Do I trust the equipment- hmm… mostly.

Do I feel that the fire would be safely contained-and everyone would make it out alive? Hate to say it- but I have my doubts.

Just too many factors involved- location of fire, type of fire, location of vessel, were any crew members or equipment incapacitated in an explosion, etc. What if the lifeboats were somehow desroyed?

My former employer had an engine room fire on a riverboat. The vessel lost power and steering- and because of SOLAS requirements(lack thereof) had no lifeboats/rafts.

We were lucky- it was on a river (not at sea) and vessels nearby.

At sea- would have been very bad…

92 reads and 1 reply, either this went over like a fart in church or people need to speak up! Just cause you don’t talk about fire, doesn’t keep it from happening!

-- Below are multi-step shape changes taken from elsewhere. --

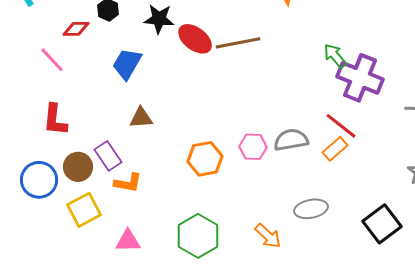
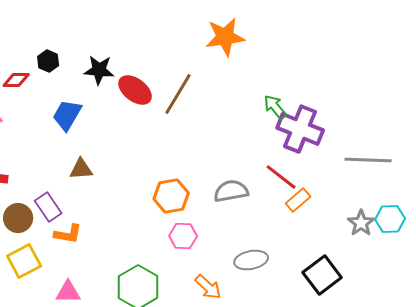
brown line: (238, 43) -> (178, 94), turned -48
pink hexagon: (253, 147) -> (183, 236), moved
orange rectangle: (335, 149) -> (298, 200), moved
orange hexagon: (205, 159) -> (171, 196), moved

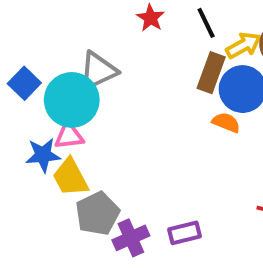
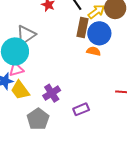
gray pentagon: (98, 214) -> (38, 119), moved
purple cross: (131, 238) -> (52, 93), moved

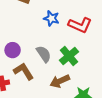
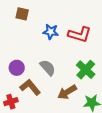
green cross: (69, 56) -> (86, 70), moved

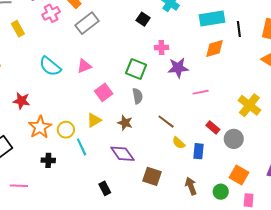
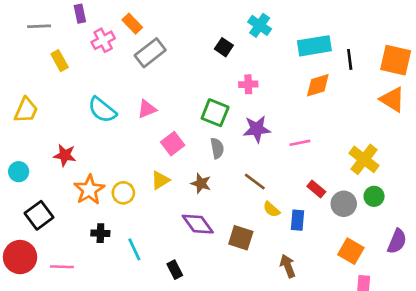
purple star: (178, 68) -> (257, 129), moved
cyan line: (82, 147) -> (134, 249), moved
brown square: (152, 176) -> (241, 238), moved
green circle: (221, 192) -> (374, 196), moved

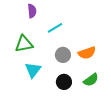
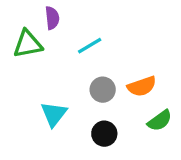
green triangle: (24, 44) -> (28, 44), moved
green semicircle: (91, 80) -> (160, 121), moved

Speaking about yacht salvage and fires I think it’s very important. I think the bigger yachts have this addressed in their training programs managed by their captain and 1st mate. Surely they test their gear and drill on watch stations for emergency situations including fire.

I’ve been around a couple of yacht fires recently, one was sparked by welding while the yacht was on the hard out-of-water … and the local Fire Department was called.

Another small yacht - say 50 foot or so caught fire in the New River in Fort Lauderdale - supposedly due to engine problems. There seemed to be only 1 or 2 people onboard? They made it into a nearby marina a docked. I saw the guy walking nervously back and forth on the dock. I continued on to the yacht I was visiting … and later we observed from the stern that the small yacht was (say 20 - 30 minutes later?) fully engulfed in flames. The local FD again came … but the little yacht was pretty much destroyed. Luckily it wasn’t close enough to cause damage to other multi-million dollar yachts in adjacent docks.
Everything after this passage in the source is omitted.